Simplifying fractions involves reducing them to their most basic form. This is done by dividing the numerator and the denominator by their greatest common factor (GCF). In the context of the problem, the fraction inside the square root is \( \frac{9}{36} \).

• First, identify a number that evenly divides both the numerator and the denominator. In this case, the number is 9.
• Next, divide both the top number (9) and the bottom number (36) by this common factor. This process transforms the fraction into \( \frac{1}{4} \), a much simpler expression.

By simplifying fractions, we make calculations more manageable and understand the relationships between numbers more clearly.

Common factors are numbers that divide exactly into two or more bigger numbers.
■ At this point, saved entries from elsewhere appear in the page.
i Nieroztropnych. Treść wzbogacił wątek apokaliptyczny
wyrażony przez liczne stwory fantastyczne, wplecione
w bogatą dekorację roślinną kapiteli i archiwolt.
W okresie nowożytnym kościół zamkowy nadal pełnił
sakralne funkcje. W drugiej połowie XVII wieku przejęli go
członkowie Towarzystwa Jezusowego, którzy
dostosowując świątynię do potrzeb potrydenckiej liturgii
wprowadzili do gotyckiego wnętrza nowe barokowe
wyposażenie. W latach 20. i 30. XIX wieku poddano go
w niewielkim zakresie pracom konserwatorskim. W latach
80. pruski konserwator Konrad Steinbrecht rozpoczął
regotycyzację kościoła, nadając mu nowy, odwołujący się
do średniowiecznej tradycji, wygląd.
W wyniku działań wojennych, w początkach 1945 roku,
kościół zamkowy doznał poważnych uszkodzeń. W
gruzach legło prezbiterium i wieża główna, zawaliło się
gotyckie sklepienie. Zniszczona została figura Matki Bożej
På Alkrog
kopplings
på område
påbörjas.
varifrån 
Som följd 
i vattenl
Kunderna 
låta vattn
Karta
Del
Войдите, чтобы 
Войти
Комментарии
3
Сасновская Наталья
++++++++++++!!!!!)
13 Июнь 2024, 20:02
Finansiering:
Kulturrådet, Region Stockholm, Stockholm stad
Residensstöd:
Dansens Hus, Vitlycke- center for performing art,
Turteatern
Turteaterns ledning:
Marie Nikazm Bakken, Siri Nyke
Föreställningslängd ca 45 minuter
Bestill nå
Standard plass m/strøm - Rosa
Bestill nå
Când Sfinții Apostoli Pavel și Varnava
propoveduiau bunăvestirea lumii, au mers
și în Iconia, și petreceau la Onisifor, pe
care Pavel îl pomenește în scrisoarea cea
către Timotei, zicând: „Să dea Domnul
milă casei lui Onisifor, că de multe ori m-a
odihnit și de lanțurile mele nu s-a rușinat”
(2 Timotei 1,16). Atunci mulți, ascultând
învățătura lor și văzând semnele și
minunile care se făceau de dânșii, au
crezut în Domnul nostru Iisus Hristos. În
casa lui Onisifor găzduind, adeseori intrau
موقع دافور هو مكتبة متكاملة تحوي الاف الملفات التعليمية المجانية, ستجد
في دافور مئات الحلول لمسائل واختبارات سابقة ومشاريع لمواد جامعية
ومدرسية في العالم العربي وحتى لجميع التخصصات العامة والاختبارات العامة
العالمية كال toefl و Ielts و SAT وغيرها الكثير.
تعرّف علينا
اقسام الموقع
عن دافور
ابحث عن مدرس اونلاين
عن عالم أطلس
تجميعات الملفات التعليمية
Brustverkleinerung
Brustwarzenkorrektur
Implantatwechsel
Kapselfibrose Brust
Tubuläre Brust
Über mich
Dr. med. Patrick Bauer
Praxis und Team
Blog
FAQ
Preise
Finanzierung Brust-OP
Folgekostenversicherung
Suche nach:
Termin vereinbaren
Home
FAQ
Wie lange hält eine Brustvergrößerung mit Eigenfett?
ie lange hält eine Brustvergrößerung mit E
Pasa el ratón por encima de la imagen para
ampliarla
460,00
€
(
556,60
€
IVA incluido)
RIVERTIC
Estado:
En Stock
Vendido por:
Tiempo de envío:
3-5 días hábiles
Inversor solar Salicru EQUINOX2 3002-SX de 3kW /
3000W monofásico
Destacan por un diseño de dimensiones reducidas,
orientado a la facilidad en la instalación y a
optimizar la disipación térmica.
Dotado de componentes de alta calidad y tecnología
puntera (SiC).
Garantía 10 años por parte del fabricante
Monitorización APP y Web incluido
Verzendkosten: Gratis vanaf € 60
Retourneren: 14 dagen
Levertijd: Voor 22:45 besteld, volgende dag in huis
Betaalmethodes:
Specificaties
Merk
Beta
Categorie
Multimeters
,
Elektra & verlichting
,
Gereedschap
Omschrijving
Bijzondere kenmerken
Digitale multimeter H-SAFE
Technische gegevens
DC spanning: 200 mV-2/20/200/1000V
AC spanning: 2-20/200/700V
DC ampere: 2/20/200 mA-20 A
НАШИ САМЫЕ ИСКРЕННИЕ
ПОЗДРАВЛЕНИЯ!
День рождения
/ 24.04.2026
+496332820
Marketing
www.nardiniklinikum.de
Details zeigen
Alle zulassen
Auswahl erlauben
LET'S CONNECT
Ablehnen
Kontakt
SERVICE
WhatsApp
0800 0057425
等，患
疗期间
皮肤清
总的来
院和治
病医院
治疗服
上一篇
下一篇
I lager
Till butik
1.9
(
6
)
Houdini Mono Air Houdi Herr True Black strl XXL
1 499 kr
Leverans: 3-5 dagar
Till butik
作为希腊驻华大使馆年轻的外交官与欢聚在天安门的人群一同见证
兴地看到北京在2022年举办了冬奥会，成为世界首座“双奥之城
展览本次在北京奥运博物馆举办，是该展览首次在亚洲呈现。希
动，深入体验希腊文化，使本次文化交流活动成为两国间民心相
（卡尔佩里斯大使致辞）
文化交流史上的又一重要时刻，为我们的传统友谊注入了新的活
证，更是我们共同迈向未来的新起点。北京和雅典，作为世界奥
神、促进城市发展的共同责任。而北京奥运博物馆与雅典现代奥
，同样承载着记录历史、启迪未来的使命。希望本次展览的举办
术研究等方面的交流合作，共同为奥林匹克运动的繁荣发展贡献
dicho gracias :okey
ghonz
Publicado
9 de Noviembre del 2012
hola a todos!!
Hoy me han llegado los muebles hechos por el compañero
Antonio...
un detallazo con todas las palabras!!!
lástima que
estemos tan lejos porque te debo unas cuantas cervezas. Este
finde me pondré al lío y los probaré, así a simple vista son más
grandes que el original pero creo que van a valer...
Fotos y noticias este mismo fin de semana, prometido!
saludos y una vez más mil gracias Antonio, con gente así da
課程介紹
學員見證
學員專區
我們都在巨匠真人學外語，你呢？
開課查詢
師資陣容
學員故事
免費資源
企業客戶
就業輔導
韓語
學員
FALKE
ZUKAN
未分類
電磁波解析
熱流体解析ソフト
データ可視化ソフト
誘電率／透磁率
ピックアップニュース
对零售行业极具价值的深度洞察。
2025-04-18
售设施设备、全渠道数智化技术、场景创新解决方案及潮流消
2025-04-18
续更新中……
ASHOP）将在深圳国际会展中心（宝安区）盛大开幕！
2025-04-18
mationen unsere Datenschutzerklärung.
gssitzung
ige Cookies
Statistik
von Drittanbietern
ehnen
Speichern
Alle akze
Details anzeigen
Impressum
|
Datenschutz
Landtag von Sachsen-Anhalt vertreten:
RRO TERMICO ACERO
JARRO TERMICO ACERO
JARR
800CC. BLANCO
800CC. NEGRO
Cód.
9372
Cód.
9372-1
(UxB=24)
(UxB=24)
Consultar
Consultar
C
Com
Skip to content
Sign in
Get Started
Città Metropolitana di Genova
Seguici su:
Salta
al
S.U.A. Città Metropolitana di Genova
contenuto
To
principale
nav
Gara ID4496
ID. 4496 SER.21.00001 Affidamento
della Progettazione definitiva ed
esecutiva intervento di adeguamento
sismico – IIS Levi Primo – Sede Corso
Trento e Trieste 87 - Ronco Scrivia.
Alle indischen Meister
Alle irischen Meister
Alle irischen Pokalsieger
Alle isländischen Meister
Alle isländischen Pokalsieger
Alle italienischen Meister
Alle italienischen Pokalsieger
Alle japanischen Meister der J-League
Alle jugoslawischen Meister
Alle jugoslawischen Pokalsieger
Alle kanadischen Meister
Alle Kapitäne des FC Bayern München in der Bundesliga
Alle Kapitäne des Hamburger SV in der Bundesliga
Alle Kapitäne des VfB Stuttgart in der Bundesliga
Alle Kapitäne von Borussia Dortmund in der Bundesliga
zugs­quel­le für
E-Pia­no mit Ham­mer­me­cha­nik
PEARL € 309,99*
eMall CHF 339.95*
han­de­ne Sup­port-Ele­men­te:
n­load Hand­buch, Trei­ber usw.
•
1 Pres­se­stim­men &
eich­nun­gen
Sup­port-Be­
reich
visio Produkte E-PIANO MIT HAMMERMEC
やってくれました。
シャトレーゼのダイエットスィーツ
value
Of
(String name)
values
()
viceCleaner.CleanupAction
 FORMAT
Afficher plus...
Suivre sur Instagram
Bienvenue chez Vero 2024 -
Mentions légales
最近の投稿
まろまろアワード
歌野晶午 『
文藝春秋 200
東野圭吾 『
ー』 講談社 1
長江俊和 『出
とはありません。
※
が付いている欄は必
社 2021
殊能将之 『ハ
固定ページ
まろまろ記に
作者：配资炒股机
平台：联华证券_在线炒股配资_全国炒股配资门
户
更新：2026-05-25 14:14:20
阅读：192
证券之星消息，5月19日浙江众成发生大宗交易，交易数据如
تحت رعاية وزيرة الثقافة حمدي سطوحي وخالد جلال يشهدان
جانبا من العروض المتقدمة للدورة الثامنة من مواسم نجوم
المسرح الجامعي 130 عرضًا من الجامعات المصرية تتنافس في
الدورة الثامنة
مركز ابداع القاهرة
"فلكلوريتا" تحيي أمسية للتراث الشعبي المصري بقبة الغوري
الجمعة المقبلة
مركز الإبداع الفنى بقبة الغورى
For finding the common factor of a fraction, look at the numerator and the denominator to see if there's a number they both can be divided by evenly.

• In \( \frac{9}{36} \), the number 9 is a common factor because it can divide both 9 and 36 without leaving a remainder.
• If both the numerator and the denominator have more than one common factor, choose the greatest one to simplify as much as possible.

Identifying common factors is an essential first step in simplifying fractions, which in turn can simplify other mathematical operations like taking square roots.

Finding the square root of a fraction may seem complex, but it can be easier when broken down into straightforward steps. When you have a fraction under a square root, you can simplify the process by taking the square root of both the numerator and the denominator separately.

• For the fraction \( \frac{1}{4} \), you find the square root of 1 (the numerator), which is 1.
• Then, find the square root of 4 (the denominator), which is 2.

This gives us \( \frac{1}{2} \) as the simplified result. Basically, \( \sqrt{\frac{a}{b}} = \frac{\sqrt{a}}{\sqrt{b}} \). Understanding this method helps in solving any similar problems involving square roots of fractions.